併せて、区内三商店街への街路灯フラッグ、小豆沢体育館やナショナルトレーニングセンター周辺道路のガードパイプ、本庁舎への装飾を、統一的なデザインにすることによって、東京2020大会への機運を盛り上げてまいります。
また、大会期間中に小豆沢体育館でトレーニングを行うイタリアバレーボールチームの受け入れ準備を本格化し、チームサポートや応援を行うボランティアを育成するとともに、誘致PR展示の区内巡回やバレーボール教室を実施するなど、区民の皆様と協働して歓迎ムードを盛り上げてまいります。
カナダバーリントン市との「姉妹都市宣言書」調印30周年を記念し、市長をはじめとする訪問団を受け入れるとともに、バーリントン市を訪問し、これまでの友好関係を一層深めてまいります。受け入れ時には、節目を迎えた両国の友好関係が未来に向かってさらに育まれることを区民の皆様と共有するため、ギャラリーモールをはじめ、区役所一階を一体的に活用し、歓迎イベントや同市を紹介する展示等を実施いたします。
大規模改修のため休館していた区立美術館が6月末にリニューアルオープンいたします。国宝や重要文化財の公開許可が受けられる展示環境や、展示自由度の高いパネルを整えることで、新たな展示の可能性を追求するとともに、来館者の休息・交流の場としてラウンジを設けるほか、ユニバーサルデザインを推進するなど、魅力的で地域に親しまれる、継承と刷新を極めた美術館をめざしてまいります。
高島平少年サッカー場については、これまでのサッカー練習場としての機能に加え、さらに多くの方々に利用していただけるようグラウンドを人工芝化し、乳幼児でも安心して遊べる場所にするとともに、スポーツ教育にも活用できる多目的な運動場として再整備してまいります。

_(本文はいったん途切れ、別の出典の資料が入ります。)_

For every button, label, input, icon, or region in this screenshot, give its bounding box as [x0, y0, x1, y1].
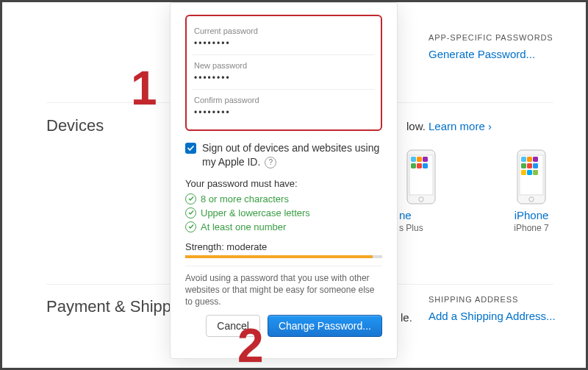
svg-rect-12: [527, 157, 532, 162]
change-password-modal: Current password •••••••• New password •…: [170, 2, 398, 359]
svg-rect-3: [417, 157, 422, 162]
requirement-item: At least one number: [185, 221, 382, 232]
check-circle-icon: [185, 221, 196, 232]
devices-section-title: Devices: [46, 116, 104, 135]
strength-meter-fill: [185, 255, 373, 258]
svg-rect-13: [533, 157, 538, 162]
truncated-text: le.: [401, 311, 412, 324]
svg-rect-16: [533, 163, 538, 168]
requirement-text: 8 or more characters: [201, 193, 289, 204]
learn-more-link[interactable]: Learn more ›: [429, 120, 492, 132]
svg-rect-18: [527, 170, 532, 175]
device-name: iPhone: [495, 209, 568, 221]
add-shipping-link[interactable]: Add a Shipping Address...: [429, 310, 576, 322]
password-advice: Avoid using a password that you use with…: [185, 266, 382, 308]
svg-rect-17: [521, 170, 526, 175]
current-password-label: Current password: [194, 26, 373, 35]
password-fields-group: Current password •••••••• New password •…: [185, 15, 382, 131]
requirements-title: Your password must have:: [185, 178, 382, 189]
check-icon: [187, 144, 195, 152]
device-name: ne: [399, 209, 443, 221]
requirement-item: 8 or more characters: [185, 193, 382, 204]
device-item[interactable]: iPhone iPhone 7: [495, 149, 568, 233]
iphone-icon: [406, 149, 436, 204]
svg-rect-4: [423, 157, 428, 162]
confirm-password-label: Confirm password: [194, 96, 373, 104]
help-icon[interactable]: ?: [265, 157, 276, 168]
svg-rect-11: [521, 157, 526, 162]
current-password-input[interactable]: ••••••••: [194, 38, 373, 49]
change-password-button[interactable]: Change Password...: [268, 315, 382, 337]
svg-rect-6: [417, 163, 422, 168]
learn-more-prefix: low.: [406, 120, 429, 132]
device-model: s Plus: [399, 223, 443, 233]
signout-label: Sign out of devices and websites using m…: [202, 142, 379, 168]
new-password-input[interactable]: ••••••••: [194, 73, 373, 83]
annotation-1: 1: [131, 61, 157, 115]
device-model: iPhone 7: [495, 223, 568, 233]
confirm-password-input[interactable]: ••••••••: [194, 107, 373, 118]
cancel-button[interactable]: Cancel: [206, 315, 260, 337]
requirement-item: Upper & lowercase letters: [185, 207, 382, 218]
app-specific-header: APP-SPECIFIC PASSWORDS: [429, 33, 576, 42]
requirement-text: Upper & lowercase letters: [201, 207, 310, 218]
device-list: ne s Plus iPhone iPhone 7: [399, 149, 568, 233]
shipping-address-header: SHIPPING ADDRESS: [429, 295, 576, 304]
requirements-list: 8 or more characters Upper & lowercase l…: [185, 193, 382, 232]
signout-checkbox[interactable]: [185, 143, 196, 154]
generate-password-link[interactable]: Generate Password...: [429, 48, 576, 60]
iphone-icon: [517, 149, 546, 204]
strength-meter: [185, 255, 382, 258]
svg-rect-15: [527, 163, 532, 168]
svg-rect-19: [533, 170, 538, 175]
new-password-label: New password: [194, 61, 373, 70]
svg-rect-14: [521, 163, 526, 168]
requirement-text: At least one number: [201, 221, 286, 232]
check-circle-icon: [185, 193, 196, 204]
svg-rect-5: [411, 163, 416, 168]
device-item[interactable]: ne s Plus: [399, 149, 443, 233]
svg-rect-2: [411, 157, 416, 162]
strength-label: Strength: moderate: [185, 241, 382, 252]
check-circle-icon: [185, 207, 196, 218]
svg-rect-7: [423, 163, 428, 168]
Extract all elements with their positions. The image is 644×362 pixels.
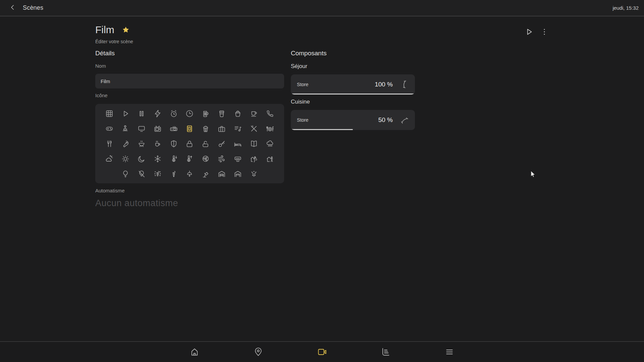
bbq-icon — [137, 139, 146, 148]
popcorn-icon — [201, 124, 210, 133]
icon-option-coffee-togo[interactable] — [214, 106, 230, 121]
icon-grid-empty-cell — [101, 166, 117, 181]
desk-lamp-icon — [201, 170, 210, 178]
device-card-cuisine[interactable]: Store50 % — [291, 110, 415, 130]
icon-option-person-leaving[interactable] — [246, 151, 262, 166]
icon-option-fan[interactable] — [198, 151, 214, 166]
sun-cloud-icon — [105, 155, 114, 163]
icon-option-popcorn[interactable] — [198, 121, 214, 136]
icon-option-music-playlist[interactable] — [230, 121, 246, 136]
icon-option-book[interactable] — [246, 136, 262, 151]
icon-option-cutlery-crossed[interactable] — [246, 121, 262, 136]
nav-item-location[interactable] — [253, 347, 264, 357]
hot-cup-icon — [153, 139, 162, 148]
icon-option-moon[interactable] — [133, 151, 150, 166]
device-card-sejour[interactable]: Store100 % — [291, 74, 415, 95]
dinner-plate-icon — [266, 124, 274, 133]
shield-icon — [169, 139, 178, 148]
icon-option-zap[interactable] — [150, 106, 166, 121]
scene-header: Film Éditer votre scène — [95, 24, 133, 44]
shutter-angle-icon — [399, 79, 409, 89]
icon-option-ac-unit[interactable] — [230, 151, 246, 166]
device-progress-bar[interactable] — [291, 94, 415, 95]
icon-option-grid[interactable] — [101, 106, 117, 121]
icon-option-hot-cup[interactable] — [150, 136, 166, 151]
thermometer-down-icon — [169, 155, 178, 163]
location-icon — [253, 347, 263, 357]
icon-option-pause[interactable] — [133, 106, 150, 121]
icon-option-pendant-lamp[interactable] — [182, 166, 198, 181]
icon-option-desk-lamp[interactable] — [198, 166, 214, 181]
icon-option-cfl-on[interactable] — [150, 166, 166, 181]
meat-icon — [121, 139, 130, 148]
icon-grid-empty-cell — [262, 166, 278, 181]
icon-option-garage-open[interactable] — [230, 166, 246, 181]
icon-option-beer[interactable] — [198, 106, 214, 121]
fan-icon — [201, 155, 210, 163]
icon-option-bulb-off[interactable] — [133, 166, 150, 181]
icon-option-bbq[interactable] — [133, 136, 150, 151]
icon-option-rain-cloud[interactable] — [262, 136, 278, 151]
briefcase-icon — [217, 124, 226, 133]
phone-icon — [266, 109, 274, 118]
icon-option-tv-retro[interactable] — [150, 121, 166, 136]
nav-item-home[interactable] — [189, 347, 200, 357]
icon-option-gamepad[interactable] — [101, 121, 117, 136]
icon-option-cup[interactable] — [246, 106, 262, 121]
icon-option-wind[interactable] — [214, 151, 230, 166]
nav-item-camera[interactable] — [317, 347, 327, 357]
icon-option-clock[interactable] — [182, 106, 198, 121]
icon-option-play[interactable] — [117, 106, 133, 121]
icon-option-sun-cloud[interactable] — [101, 151, 117, 166]
icon-option-sun[interactable] — [117, 151, 133, 166]
icon-option-thermometer-up[interactable] — [182, 151, 198, 166]
icon-option-phone[interactable] — [262, 106, 278, 121]
chevron-left-icon — [9, 4, 16, 12]
unlock-icon — [201, 139, 210, 148]
icon-option-projector[interactable] — [166, 121, 182, 136]
icon-option-snowflake[interactable] — [150, 151, 166, 166]
icon-option-meat[interactable] — [117, 136, 133, 151]
icon-option-shield[interactable] — [166, 136, 182, 151]
icon-option-film-strip[interactable] — [182, 121, 198, 136]
kettle-icon — [233, 109, 242, 118]
icon-option-thermometer-down[interactable] — [166, 151, 182, 166]
favorite-star-icon[interactable] — [122, 26, 130, 34]
icon-option-spotlight[interactable] — [246, 166, 262, 181]
chevron-left-icon — [9, 4, 16, 11]
more-button[interactable] — [539, 27, 549, 37]
device-progress-bar[interactable] — [291, 129, 353, 130]
icon-option-bed[interactable] — [230, 136, 246, 151]
icon-option-bulb[interactable] — [117, 166, 133, 181]
icon-option-joystick[interactable] — [117, 121, 133, 136]
icon-option-alarm-clock[interactable] — [166, 106, 182, 121]
icon-option-briefcase[interactable] — [214, 121, 230, 136]
nav-item-menu[interactable] — [444, 347, 455, 357]
joystick-icon — [121, 124, 130, 133]
datetime-label: jeudi, 15:32 — [612, 5, 639, 11]
icon-option-lock[interactable] — [182, 136, 198, 151]
tv-retro-icon — [153, 124, 162, 133]
icon-option-kettle[interactable] — [230, 106, 246, 121]
icon-option-cfl[interactable] — [166, 166, 182, 181]
cup-icon — [250, 109, 258, 118]
sun-icon — [121, 155, 130, 163]
icon-option-unlock[interactable] — [198, 136, 214, 151]
scene-subtitle: Éditer votre scène — [95, 39, 133, 44]
details-section: Détails Nom Icône Automatisme Aucun auto… — [95, 50, 284, 208]
icon-option-dinner-plate[interactable] — [262, 121, 278, 136]
person-home-icon — [266, 155, 274, 163]
back-button[interactable] — [6, 1, 19, 15]
book-icon — [250, 139, 258, 148]
stats-icon — [381, 347, 391, 357]
icon-option-monitor[interactable] — [133, 121, 150, 136]
icon-option-key[interactable] — [214, 136, 230, 151]
room-label: Cuisine — [291, 99, 415, 105]
icon-option-person-home[interactable] — [262, 151, 278, 166]
scene-name-input[interactable] — [95, 74, 284, 88]
nav-item-stats[interactable] — [380, 347, 391, 357]
play-button[interactable] — [524, 27, 534, 37]
scene-actions — [524, 27, 549, 37]
icon-option-fork-knife[interactable] — [101, 136, 117, 151]
icon-option-garage-closed[interactable] — [214, 166, 230, 181]
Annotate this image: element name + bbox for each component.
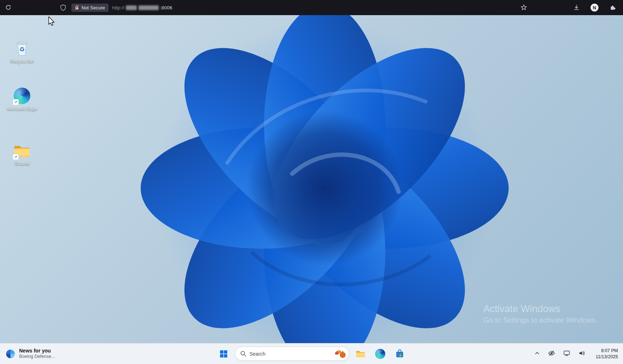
- url-redacted-host: [126, 5, 159, 10]
- speaker-icon: [578, 350, 585, 357]
- desktop-icon-label: Shared: [15, 161, 29, 167]
- eye-slash-icon: [548, 350, 555, 357]
- clock-time: 8:07 PM: [601, 348, 618, 354]
- desktop-icon-microsoft-edge[interactable]: ↗ Microsoft Edge: [4, 87, 40, 112]
- tray-volume-button[interactable]: [578, 350, 585, 358]
- search-placeholder: Search: [250, 351, 330, 357]
- widgets-icon: [5, 349, 16, 359]
- star-icon: [521, 4, 527, 11]
- puzzle-icon: [609, 4, 616, 11]
- account-avatar: N: [591, 4, 598, 12]
- desktop-icon-recycle-bin[interactable]: ♻ Recycle Bin: [4, 40, 40, 64]
- clock-date: 11/13/2025: [596, 354, 618, 360]
- account-button[interactable]: N: [589, 2, 600, 13]
- desktop-icon-shared-folder[interactable]: ↗ Shared: [4, 142, 40, 167]
- tray-display-button[interactable]: [563, 350, 570, 358]
- recycle-bin-icon: ♻: [14, 40, 30, 57]
- download-icon: [573, 4, 580, 11]
- toolbar-right-cluster: N: [518, 2, 623, 13]
- shortcut-arrow-overlay: ↗: [13, 154, 19, 160]
- security-chip-label: Not Secure: [82, 5, 105, 10]
- windows-taskbar: News for you Boeing Defense... Search: [0, 343, 623, 364]
- monitor-icon: [563, 350, 570, 357]
- reload-button[interactable]: [3, 2, 14, 13]
- url-port: :8006: [160, 5, 172, 10]
- reload-icon: [5, 4, 12, 11]
- shortcut-arrow-overlay: ↗: [13, 99, 19, 105]
- browser-toolbar: Not Secure http:// :8006: [0, 0, 623, 15]
- taskbar-clock[interactable]: 8:07 PM 11/13/2025: [596, 348, 618, 360]
- broken-lock-icon: [74, 5, 79, 10]
- widgets-button[interactable]: News for you Boeing Defense...: [0, 343, 60, 364]
- svg-text:♻: ♻: [19, 46, 25, 53]
- windows-logo-icon: [219, 350, 228, 358]
- tray-chevron-button[interactable]: [534, 350, 540, 358]
- url-scheme: http://: [112, 5, 124, 10]
- screen: Not Secure http:// :8006: [0, 0, 623, 364]
- taskbar-search-box[interactable]: Search: [235, 347, 349, 361]
- redacted-block: [126, 5, 137, 10]
- remote-desktop-viewport[interactable]: ♻ Recycle Bin ↗ Microsoft Edge ↗ Shared: [0, 15, 623, 343]
- taskbar-system-tray: 8:07 PM 11/13/2025: [534, 343, 623, 364]
- security-chip[interactable]: Not Secure: [71, 4, 109, 12]
- desktop-icon-label: Microsoft Edge: [7, 106, 37, 112]
- widget-headline-subtitle: Boeing Defense...: [19, 354, 55, 360]
- chevron-up-icon: [534, 350, 540, 356]
- tray-privacy-button[interactable]: [548, 350, 555, 358]
- file-explorer-button[interactable]: [353, 346, 369, 362]
- url-display[interactable]: http:// :8006: [112, 5, 172, 10]
- taskbar-center-group: Search: [216, 343, 408, 364]
- edge-icon: [375, 349, 385, 359]
- search-icon: [240, 351, 246, 357]
- shield-icon: [60, 4, 66, 11]
- microsoft-store-button[interactable]: [392, 346, 408, 362]
- edge-taskbar-button[interactable]: [372, 346, 388, 362]
- microsoft-store-icon: [395, 349, 404, 359]
- extensions-button[interactable]: [607, 2, 618, 13]
- bookmark-button[interactable]: [518, 2, 529, 13]
- desktop-icon-label: Recycle Bin: [10, 59, 34, 64]
- file-explorer-icon: [356, 350, 365, 358]
- seasonal-autumn-icon: [334, 349, 347, 359]
- wallpaper-bloom: [0, 15, 623, 343]
- redacted-block: [139, 5, 159, 10]
- widget-headline-title: News for you: [19, 348, 55, 354]
- mouse-cursor: [48, 17, 56, 26]
- tracking-shield-icon[interactable]: [58, 2, 69, 13]
- downloads-button[interactable]: [571, 2, 582, 13]
- start-button[interactable]: [216, 346, 232, 362]
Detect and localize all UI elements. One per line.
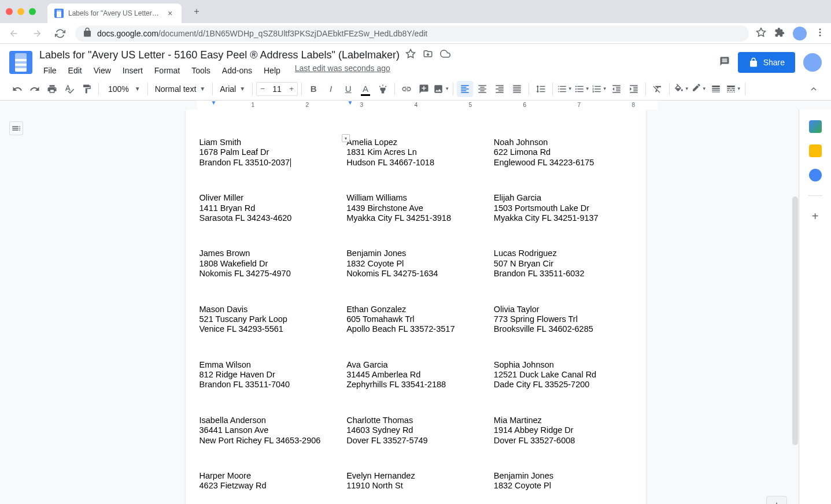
hide-menus-button[interactable]	[806, 81, 822, 97]
horizontal-ruler[interactable]: 1 2 3 4 5 6 7 8	[0, 101, 831, 110]
new-tab-button[interactable]: +	[189, 3, 205, 20]
address-label-cell[interactable]: Benjamin Jones1832 Coyote PlNokomis FL 3…	[346, 249, 485, 279]
menu-addons[interactable]: Add-ons	[218, 64, 256, 77]
cloud-status-icon[interactable]	[440, 49, 450, 61]
url-input[interactable]: docs.google.com/document/d/1BN65WDHp_qSZ…	[75, 25, 749, 42]
nav-back-button[interactable]	[6, 25, 22, 42]
paint-format-button[interactable]	[79, 81, 95, 97]
menu-tools[interactable]: Tools	[187, 64, 215, 77]
address-label-cell[interactable]: Olivia Taylor773 Spring Flowers TrlBrook…	[494, 305, 632, 335]
get-addons-button[interactable]: +	[812, 210, 819, 223]
extensions-icon[interactable]	[774, 27, 785, 40]
address-label-cell[interactable]: Oliver Miller1411 Bryan RdSarasota FL 34…	[200, 193, 338, 223]
numbered-list-button[interactable]: ▼	[591, 81, 607, 97]
add-comment-button[interactable]	[416, 81, 432, 97]
border-width-button[interactable]	[708, 81, 724, 97]
address-label-cell[interactable]: William Williams1439 Birchstone AveMyakk…	[346, 193, 485, 223]
user-avatar[interactable]	[803, 53, 822, 72]
address-label-cell[interactable]: Elijah Garcia1503 Portsmouth Lake DrMyak…	[494, 193, 632, 223]
insert-link-button[interactable]	[398, 81, 415, 97]
redo-button[interactable]	[27, 81, 43, 97]
address-label-cell[interactable]: Amelia Lopez1831 Kim Acres LnHudson FL 3…	[346, 138, 485, 168]
paragraph-style-select[interactable]: Normal text▼	[152, 84, 209, 94]
font-size-decrease[interactable]: −	[257, 83, 268, 95]
line-spacing-button[interactable]	[533, 81, 549, 97]
address-label-cell[interactable]: Lucas Rodriguez507 N Bryan CirBrandon FL…	[494, 249, 632, 279]
menu-format[interactable]: Format	[150, 64, 184, 77]
comments-icon[interactable]	[719, 56, 730, 69]
nav-reload-button[interactable]	[52, 25, 68, 42]
clear-formatting-button[interactable]	[649, 81, 666, 97]
decrease-indent-button[interactable]	[608, 81, 625, 97]
browser-profile-avatar[interactable]	[793, 27, 807, 40]
font-size-stepper[interactable]: − +	[256, 82, 298, 96]
menu-view[interactable]: View	[90, 64, 115, 77]
font-select[interactable]: Arial▼	[216, 84, 249, 94]
zoom-select[interactable]: 100%▼	[102, 84, 144, 94]
calendar-app-icon[interactable]	[809, 120, 822, 133]
spellcheck-button[interactable]	[61, 81, 77, 97]
document-outline-button[interactable]	[9, 121, 23, 135]
address-label-cell[interactable]: James Brown1808 Wakefield DrNokomis FL 3…	[200, 249, 338, 279]
window-minimize-button[interactable]	[17, 8, 24, 15]
window-close-button[interactable]	[6, 8, 13, 15]
star-icon[interactable]	[405, 49, 416, 61]
doc-title[interactable]: Labels for "Avery US Letter - 5160 Easy …	[39, 49, 400, 61]
align-right-button[interactable]	[492, 81, 508, 97]
vertical-scrollbar[interactable]	[792, 195, 799, 461]
address-label-cell[interactable]: Emma Wilson812 Ridge Haven DrBrandon FL …	[200, 360, 338, 390]
explore-button[interactable]	[766, 496, 787, 504]
address-label-cell[interactable]: Evelyn Hernandez11910 North St	[346, 471, 485, 491]
scrollbar-thumb[interactable]	[792, 197, 798, 445]
align-justify-button[interactable]	[509, 81, 525, 97]
address-label-cell[interactable]: Mia Martinez1914 Abbey Ridge DrDover FL …	[494, 416, 632, 446]
browser-menu-icon[interactable]	[815, 27, 825, 40]
menu-help[interactable]: Help	[260, 64, 285, 77]
fill-color-button[interactable]: ▼	[673, 81, 689, 97]
window-maximize-button[interactable]	[29, 8, 36, 15]
border-color-button[interactable]: ▼	[690, 81, 707, 97]
nav-forward-button[interactable]	[29, 25, 45, 42]
address-label-cell[interactable]: Ava Garcia31445 Amberlea RdZephyrhills F…	[346, 360, 485, 390]
menu-file[interactable]: File	[39, 64, 61, 77]
address-label-cell[interactable]: Charlotte Thomas14603 Sydney RdDover FL …	[346, 416, 485, 446]
highlight-button[interactable]	[375, 81, 391, 97]
address-label-cell[interactable]: Harper Moore4623 Fietzway Rd	[200, 471, 338, 491]
italic-button[interactable]: I	[323, 81, 339, 97]
address-label-cell[interactable]: Isabella Anderson36441 Lanson AveNew Por…	[200, 416, 338, 446]
keep-app-icon[interactable]	[809, 144, 822, 157]
address-label-cell[interactable]: Ethan Gonzalez605 Tomahawk TrlApollo Bea…	[346, 305, 485, 335]
address-label-cell[interactable]: Liam Smith1678 Palm Leaf DrBrandon FL 33…	[200, 138, 338, 168]
font-size-increase[interactable]: +	[286, 83, 297, 95]
bold-button[interactable]: B	[305, 81, 322, 97]
tasks-app-icon[interactable]	[809, 169, 822, 181]
address-label-cell[interactable]: Mason Davis521 Tuscany Park LoopVenice F…	[200, 305, 338, 335]
insert-image-button[interactable]: ▼	[433, 81, 449, 97]
bookmark-star-icon[interactable]	[756, 27, 766, 40]
address-label-cell[interactable]: Benjamin Jones1832 Coyote Pl	[494, 471, 632, 491]
address-label-cell[interactable]: Sophia Johnson12521 Duck Lake Canal RdDa…	[494, 360, 632, 390]
tab-close-icon[interactable]: ×	[165, 9, 175, 18]
table-handle-icon[interactable]: ▾	[342, 134, 350, 142]
underline-button[interactable]: U	[340, 81, 356, 97]
bulleted-list-button[interactable]: ▼	[574, 81, 590, 97]
checklist-button[interactable]: ▼	[556, 81, 573, 97]
browser-tab[interactable]: Labels for "Avery US Letter - 5 ×	[47, 3, 182, 23]
align-left-button[interactable]	[457, 81, 473, 97]
share-button[interactable]: Share	[738, 52, 795, 73]
increase-indent-button[interactable]	[626, 81, 642, 97]
address-label-cell[interactable]: Noah Johnson622 Limona RdEnglewood FL 34…	[494, 138, 632, 168]
document-page[interactable]: ▾ Liam Smith1678 Palm Leaf DrBrandon FL …	[186, 110, 646, 504]
text-color-button[interactable]: A	[357, 81, 374, 97]
last-edit-link[interactable]: Last edit was seconds ago	[295, 64, 390, 77]
undo-button[interactable]	[9, 81, 25, 97]
menu-edit[interactable]: Edit	[64, 64, 86, 77]
border-dash-button[interactable]: ▼	[725, 81, 741, 97]
docs-logo-icon[interactable]	[9, 51, 32, 74]
move-icon[interactable]	[423, 49, 433, 61]
labels-table[interactable]: Liam Smith1678 Palm Leaf DrBrandon FL 33…	[200, 138, 632, 491]
font-size-input[interactable]	[268, 84, 286, 94]
menu-insert[interactable]: Insert	[119, 64, 147, 77]
print-button[interactable]	[44, 81, 60, 97]
align-center-button[interactable]	[474, 81, 490, 97]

次に、「光輝く板橋ブランド・産業活力」につきましては、10月の消費税率の引き上げを見据え、国が実施する低所得・子育て世帯を対象とした商品券とは別に、区独自で幅広い区民の方々が購入できる10%プレミアム付きの「板橋区内共通プレミアム商品券」を発行いたします。単なる景気下支え策としてだけではなく、年間を通じた消費喚起と商店街活性化の取り組みで、区全体のにぎわいづくりを図ってまいります。
JR板橋駅から都営三田線板橋本町駅まで続く商店街界隈を「板橋宿」として捉え、昔ながらの商家の面影を色濃く残す(通称)板五米店の空き店舗を活用し、散策の「核」として、板橋宿の魅力向上とにぎわいの創出・案内の充実を図り、来訪者が新たな発見をしながら周遊できる仕組みづくりを行ってまいります。
産業の活性化に向けては、従来からの各種助成金の拡充に加え、中小企業の事業承継をサポートする体制の整備のほか、板橋の技術力をPRする「魅力発信ガイド」の制作などにより、産業集積地としてのさらなる発展を図ってまいります。併せて、農業に関して、主に農業体験学校修了者を対象とした農業ボランティア制度を創設し、各農家等へ派遣することで、農業者の高齢化や担い手不足に悩む農家を支援し、農業を継承できる環境を充実させてまいります。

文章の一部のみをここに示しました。